Sally Sheppard listens with an open mouth to Featherbosom’s speech.

“You…you can’t be serious. There’s no money in this. It’s impossible…”

“My dear miss Sheppard – I am serious. You’re right about the money. And I assure you it’s not only possible, but you’re going to make it happen. After this man,” he seems to find it hard to refer to Vetfaan by his name, “explained to me how you planned to make a fool out of my daughter, I’m sure you’ll do your best to try and keep me involved in your little TV show. I’m also sure you’ll cooperate if I told you I’ll increase your budget to accommodate this…impossibility you just mentioned.”

He gets up without waiting for her answer. “Now, if you’ll be so kind to excuse me, my friend here,” he inclines his head towards Vetfaan, “wants to show me a bit of the desert. Then I’ll retire to the presidential suite at the Oasis Casino, where I’ll refresh my tired body with a hot bath and a proper meal. Tomorrow I’ll fly back. I’ll expect you to start work on this immediately. I hold you personally responsible. Hire an extra team if you want. Goodbye.”

Vetfaan accompanies the wealthy tycoon as he leaves Boggel’s Place. He can’t help but look back at the ashen face of Sally Sheppard, who has slumped forward on the little table.
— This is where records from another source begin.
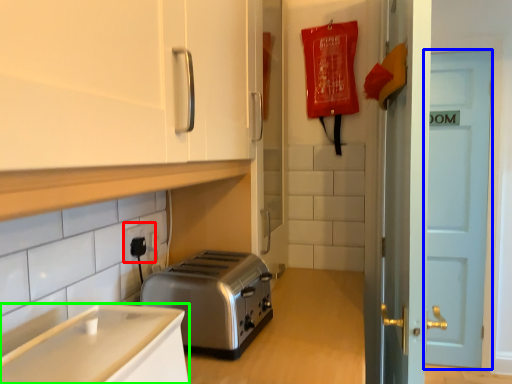 Question: Based on their relative distances, which object is nearer to electric outlet (highlighted by a red box)? Choose from door (highlighted by a blue box) and cabinetry (highlighted by a green box).

Choices:
 (A) door
 (B) cabinetry

Answer: (B) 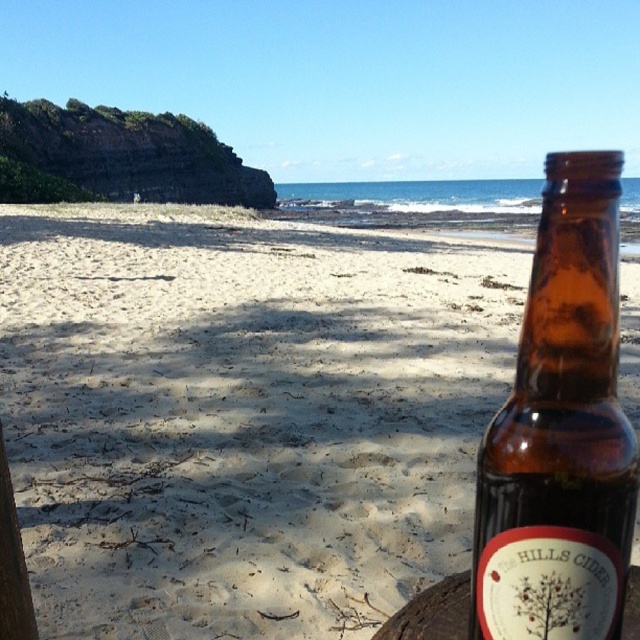 You are a photographer setting up a shot of the sandytexture at lower left and the brown glass bottle at right. Which object will appear larger in the photo?

The sandytexture at lower left is taller than the brown glass bottle at right, so it will appear larger in the photo.

You are standing at the point marked by the coordinates point (243, 416) in the image. What type of texture would you feel under your feet?

The point (243, 416) indicates sandytexture at lower left, so you would feel sand under your feet.

You are standing on the beach and see the sandytexture at lower left and the brown glass bottle at right. Which object is positioned higher in the image?

The sandytexture at lower left is above the brown glass bottle at right, so it is positioned higher in the image. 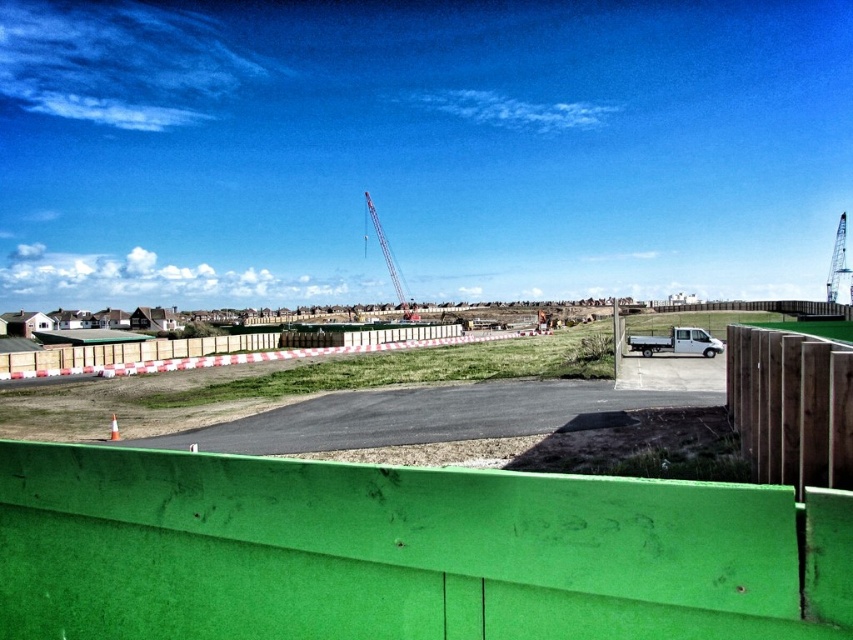 Can you confirm if green painted wood at lower center is positioned to the right of wooden fence at center?

Indeed, green painted wood at lower center is positioned on the right side of wooden fence at center.

The image size is (853, 640). What do you see at coordinates (403, 552) in the screenshot?
I see `green painted wood at lower center` at bounding box center [403, 552].

Between point (422, 616) and point (360, 348), which one is positioned in front?

Point (422, 616)

This screenshot has width=853, height=640. In order to click on green painted wood at lower center in this screenshot , I will do `click(403, 552)`.

Can you confirm if brown dirt track at center is wider than metallic silver crane at center?

Yes.

This screenshot has height=640, width=853. What do you see at coordinates (589, 448) in the screenshot?
I see `brown dirt track at center` at bounding box center [589, 448].

Where is `brown dirt track at center`? This screenshot has width=853, height=640. brown dirt track at center is located at coordinates (589, 448).

Who is shorter, green painted wood at lower center or brown dirt track at center?

Standing shorter between the two is green painted wood at lower center.

Between green painted wood at lower center and brown dirt track at center, which one appears on the right side from the viewer's perspective?

brown dirt track at center is more to the right.

Which is in front, point (659, 564) or point (662, 472)?

Point (659, 564) is in front.

Locate an element on the screen. The height and width of the screenshot is (640, 853). green painted wood at lower center is located at coordinates (403, 552). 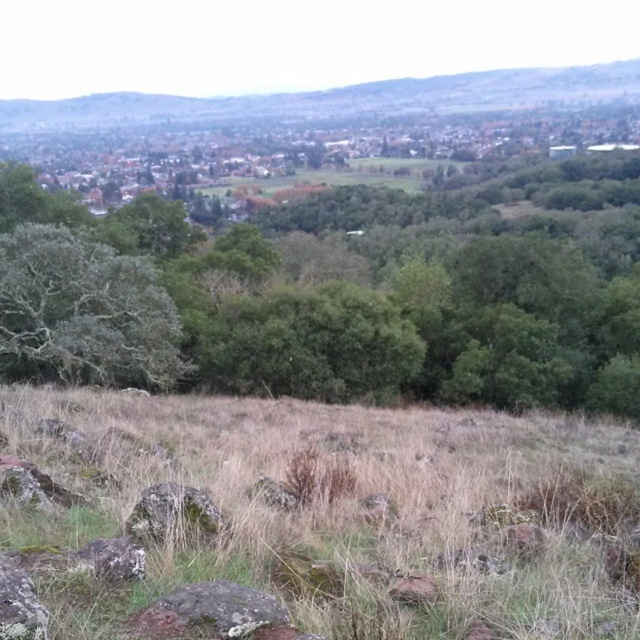 Question: Based on their relative distances, which object is nearer to the gray rough rock at lower left?

Choices:
 (A) green mossy rock at center
 (B) mossy rock at lower left
 (C) green leafy tree at center

Answer: (A)

Question: Can you confirm if green mossy rock at center is positioned to the left of gray rough rock at lower left?

Choices:
 (A) no
 (B) yes

Answer: (A)

Question: Does dry grass at center appear over green grassy hillside at upper center?

Choices:
 (A) no
 (B) yes

Answer: (A)

Question: Is mossy rock at lower center above green mossy rock at lower left?

Choices:
 (A) yes
 (B) no

Answer: (B)

Question: Which of the following is the closest to the observer?

Choices:
 (A) (193, 524)
 (B) (113, 560)
 (C) (253, 598)
 (D) (317, 358)

Answer: (C)

Question: Which object is the closest to the green mossy rock at lower left?

Choices:
 (A) green leafy tree at center
 (B) green grassy hillside at upper center
 (C) mossy rock at lower center

Answer: (C) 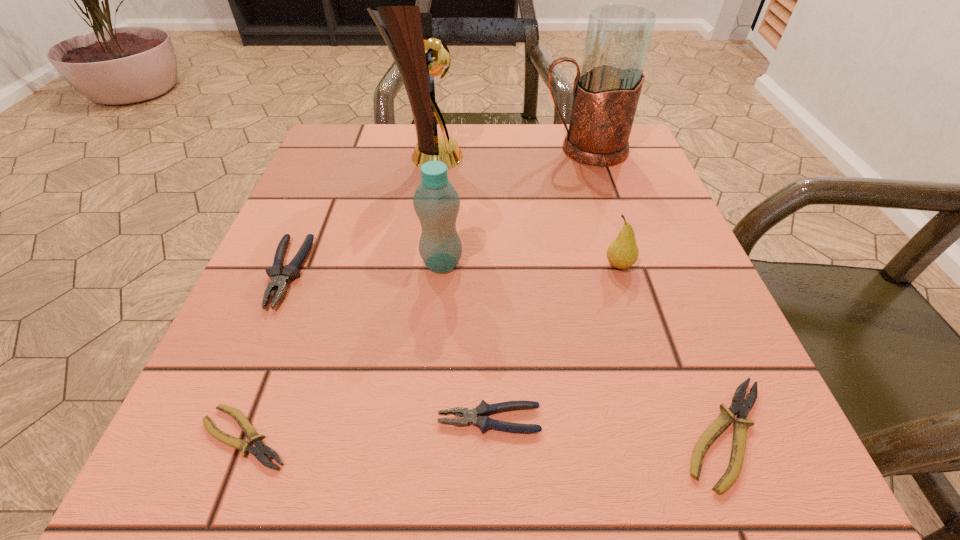 Identify the location of object that stands as the fourth closest to the right yellow pliers. (260, 450).

At what (x,y) coordinates should I click in order to perform the action: click on object that is the fifth closest one to the award. Please return your answer as a coordinate pair (x, y). Image resolution: width=960 pixels, height=540 pixels. Looking at the image, I should click on point(483,410).

Identify which pliers is the second closest to the sixth shortest object. Please provide its 2D coordinates. Your answer should be formatted as a tuple, i.e. [(x, y)], where the tuple contains the x and y coordinates of a point satisfying the conditions above.

[(483, 410)]

This screenshot has height=540, width=960. I want to click on pliers that is the second closest to the second pliers from right to left, so click(260, 450).

Identify the location of free spot that satisfies the following two spatial constraints: 1. at the front of the award, where the globe is visible; 2. at the gripping part of the tallest pliers. (409, 273).

Locate an element on the screen. vacant position in the image that satisfies the following two spatial constraints: 1. at the front of the award, where the globe is visible; 2. on the back side of the pear is located at coordinates (410, 265).

Identify the location of blank area in the image that satisfies the following two spatial constraints: 1. at the front cap of the water bottle; 2. on the right side of the third tallest pliers. [427, 434].

Find the location of a particular element. vacant space that satisfies the following two spatial constraints: 1. at the front of the black award, where the globe is visible; 2. on the back side of the pear is located at coordinates (410, 265).

The width and height of the screenshot is (960, 540). I want to click on blank area in the image that satisfies the following two spatial constraints: 1. at the front of the black award, where the globe is visible; 2. at the gripping part of the farthest pliers, so click(x=409, y=273).

Identify the location of vacant position in the image that satisfies the following two spatial constraints: 1. at the gripping part of the farthest pliers; 2. on the right side of the smaller yellow pliers. The image size is (960, 540). (217, 437). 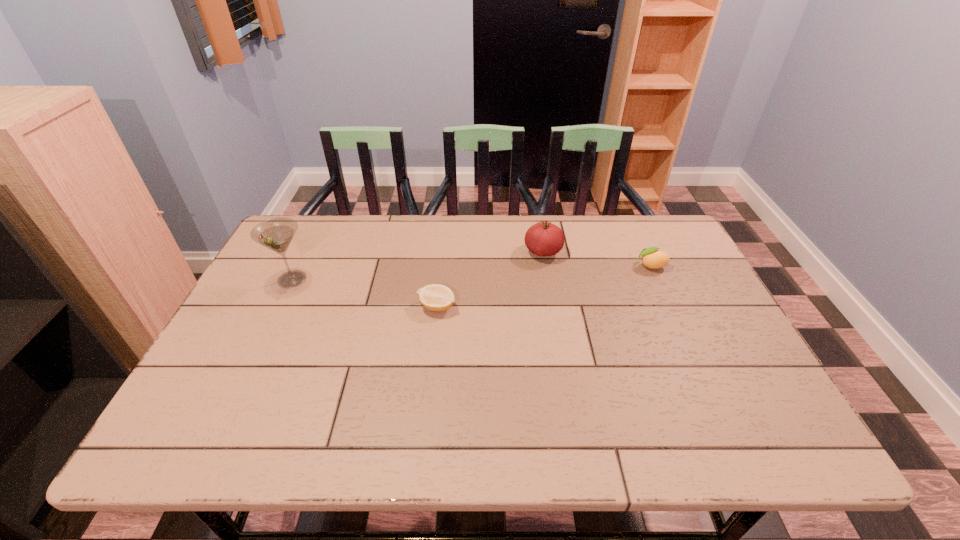 This screenshot has height=540, width=960. In the image, there is a desktop. What are the coordinates of `free space at the near edge` in the screenshot? It's located at (311, 436).

This screenshot has height=540, width=960. Identify the location of free spot at the left edge of the desktop. (265, 303).

I want to click on vacant space at the right edge, so click(715, 393).

Find the location of a particular element. The width and height of the screenshot is (960, 540). vacant space at the far right corner of the desktop is located at coordinates (667, 233).

In the image, there is a desktop. Where is `free space at the near right corner`? This screenshot has width=960, height=540. free space at the near right corner is located at coordinates (786, 423).

Where is `vacant area that lies between the leftmost object and the right lemon`? This screenshot has width=960, height=540. vacant area that lies between the leftmost object and the right lemon is located at coordinates (471, 273).

Identify the location of empty space that is in between the nearest object and the leftmost object. Image resolution: width=960 pixels, height=540 pixels. (365, 293).

Locate an element on the screen. free spot between the right lemon and the second tallest object is located at coordinates (597, 259).

What are the coordinates of `vacant area that lies between the tallest object and the shortest object` in the screenshot? It's located at click(365, 293).

What are the coordinates of `free spot between the leftmost object and the shorter lemon` in the screenshot? It's located at (365, 293). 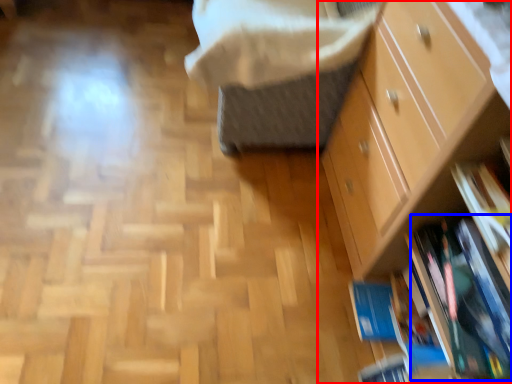 Question: Which object is further to the camera taking this photo, chest of drawers (highlighted by a red box) or book (highlighted by a blue box)?

Choices:
 (A) chest of drawers
 (B) book

Answer: (B) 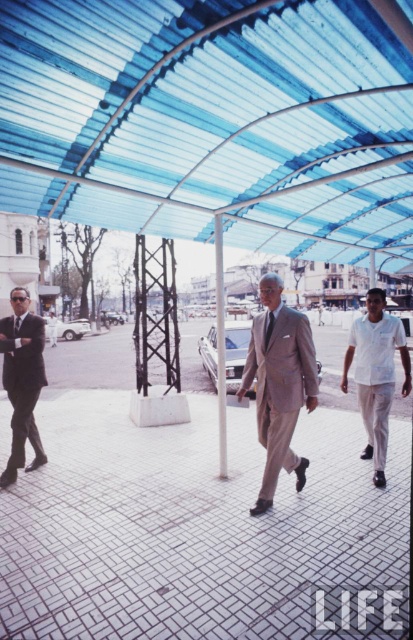 You are standing under the curved blue roof and want to walk towards the two points marked in the scene. Which point, point (x=384, y=618) or point (x=266, y=440), will you reach first?

Point (x=384, y=618) is closer to the viewer than point (x=266, y=440), so you will reach point (x=384, y=618) first.

From the picture: You are standing at the camera position and want to step onto the white tile pavement at center. Is the distance within a comfortable reach for an average person?

The white tile pavement at center is 2.99 meters away from camera, so the distance is within a comfortable reach for an average person as it is just under 3 meters.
She hasn’t even touched the Cactus in front of her.

“I really enjoyed that,” Featherbosom whispers as they get into the old Ford pickup. Two minutes later he says it’s a crime the vehicle has no air-conditioning. Vetfaan opens his window without a word. This time, Featherbosom’s smile is geniune…

Back in the bar, Shirley-the-Basset cuddles up in a small bundle behind Fred, on the cushion beneath the counter. If everything works out fine, Sally won’t see her there.